That said, there are a number of overboard turns that can be made sailboat to start recovery.  Which one depends on sea-state, level of crew training, body strength, windspeed, and boat-handling ability of the person on the helm.  At all times, the captain has to call-out which emergency turn to use every time conditions change.  LifeSling training was one of the fundamental pre-voyage checks.  As was tossing in a seat cushion and having everyone take a turn at boat-handling to pick it up using the boat hook.

Motor running?  Different deal.  But when sails are up, oh boy.  You might be able to yell out “Let go the main sheet!” with a mouthful of water and 150-feet distant to someone standing over a running engine, but good luck with that…

Left Hand Rule

When you are on inland waters, turn your back directly to the wind and then point straight outfrom your side  with your left-hand.  That’s where the center of whatever low pressure system is likely to be (generally the source of precip, wiond, lightning, and such) roughly.

On Wednesday, I happened to be up on the shop roof sweeping off deadfall and pine needles ahead of the rain.  Wind was from about due east.  My back to it, pointing left told me the center of the low from this week’s storm were still (more or less) down in the Houston area.

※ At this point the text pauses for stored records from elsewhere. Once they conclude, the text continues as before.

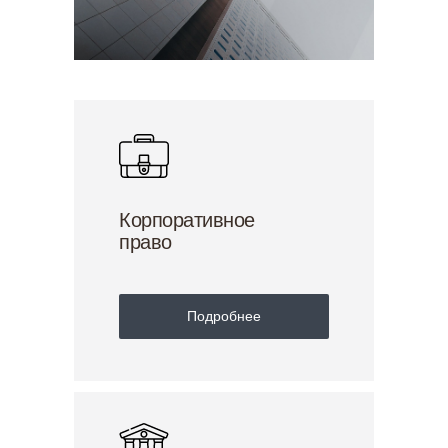
Корпоративное
право
Подробнее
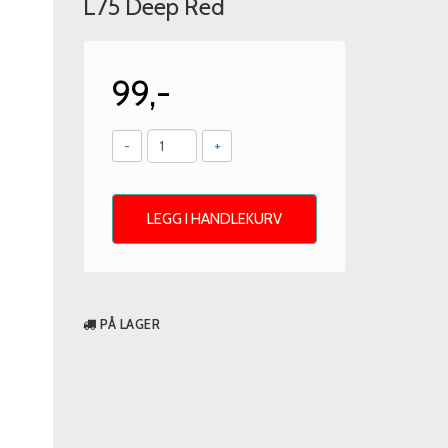
L75 Deep Red
99,-
-
+
LEGG I HANDLEKURV
PÅ LAGER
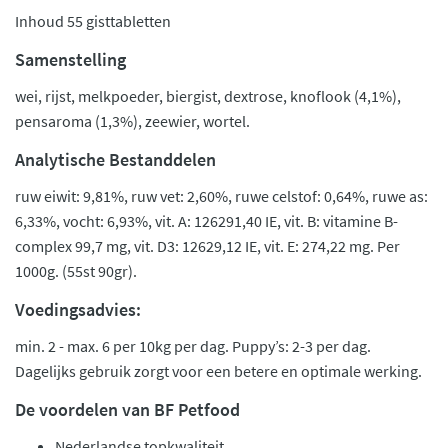
Inhoud 55 gisttabletten
Samenstelling
wei, rijst, melkpoeder, biergist, dextrose, knoflook (4,1%),
pensaroma (1,3%), zeewier, wortel.
Analytische Bestanddelen
ruw eiwit: 9,81%, ruw vet: 2,60%, ruwe celstof: 0,64%, ruwe as:
6,33%, vocht: 6,93%, vit. A: 126291,40 IE, vit. B: vitamine B-
complex 99,7 mg, vit. D3: 12629,12 IE, vit. E: 274,22 mg. Per
1000g. (55st 90gr).
Voedingsadvies:
min. 2 - max. 6 per 10kg per dag. Puppy’s: 2-3 per dag.
Dagelijks gebruik zorgt voor een betere en optimale werking.
De voordelen van BF Petfood
Nederlandse topkwaliteit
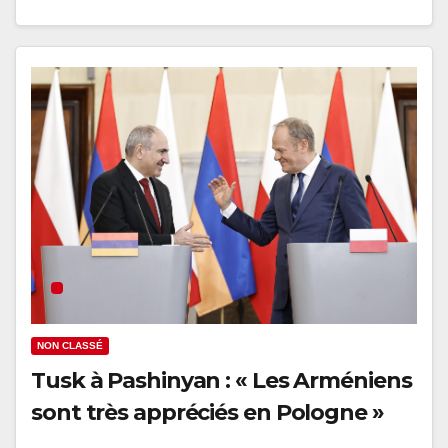
NON CLASSÉ
Tusk à Pashinyan : « Les Arméniens
sont très appréciés en Pologne »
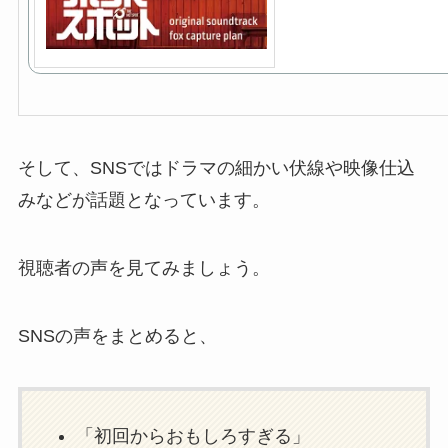
そして、SNSではドラマの細かい伏線や映像仕込
みなどが話題となっています。
視聴者の声を見てみましょう。
SNSの声をまとめると、
「初回からおもしろすぎる」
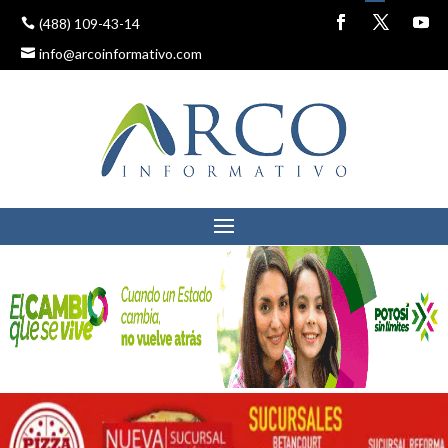
(488) 109-43-14
info@arcoinformativo.com
NI UN CICLISTA MÁS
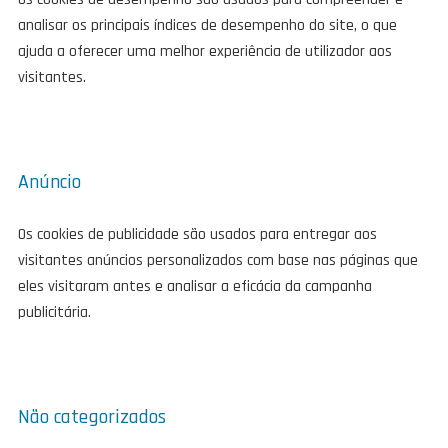
analisar os principais índices de desempenho do site, o que
ajuda a oferecer uma melhor experiência de utilizador aos
visitantes.
Anúncio
Os cookies de publicidade são usados para entregar aos
visitantes anúncios personalizados com base nas páginas que
eles visitaram antes e analisar a eficácia da campanha
publicitária.
Não categorizados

As it passed, the wind would “back” (go counterclockwise) as the low worked its way north and east of us.

Now, there are lot of other “rules of storms” – and a simple Google search will net you so many videos of right and left hand rules that your head will spin. For survival, simple.  Back to wind, stick left arm out to the side, that’s where the low should be.  Good (or at least bettrer) weather  is generally to the right.

Back to the East, Houston/Galveston to the left-hand, Dallas was what the right-hand suggested would be a better picnic location.

Offshore sailing is more complex than this, of course.  Here, you need other rules in order not to sail into the wrong quadrant of a typhoon (Pacific) or hurricane (Atlantic).  One rule says get on a starboard reach as soon as possible.  (Starboard being the right side of the boat when facing forward.)

A reach is 90-degrees to the wind, so a starboard reach with wind from the east, would have sailed us toward Dallas.  As the low moved northward, and the wind backed to northerly, the starboard reach would head us toward El Paso.  Though VMG (velocity made good to the mark) works better with water and a sailboat, not a double-wide and outbuildings on heavsily timbered land.  But you figured that out without help, I hope.

Daily Wind Changes

A “mental weather log” is useful, though most people don’t do it.  Begin to notice the weather around you.  Then correlate it to what comes next.  In Seattle, rain comes from the southwest.  In Texas, the rain comes from the south/southeast where we live.  And cold, clear weather comes from the north/northwest.  Sure, it came come from any point on the compass, but direction of surface winds, especially when they pipe up a bit, is a big clue.  Only if you understand it and that only comes from awareness.  Most places, rain follows wind from one direction in particular.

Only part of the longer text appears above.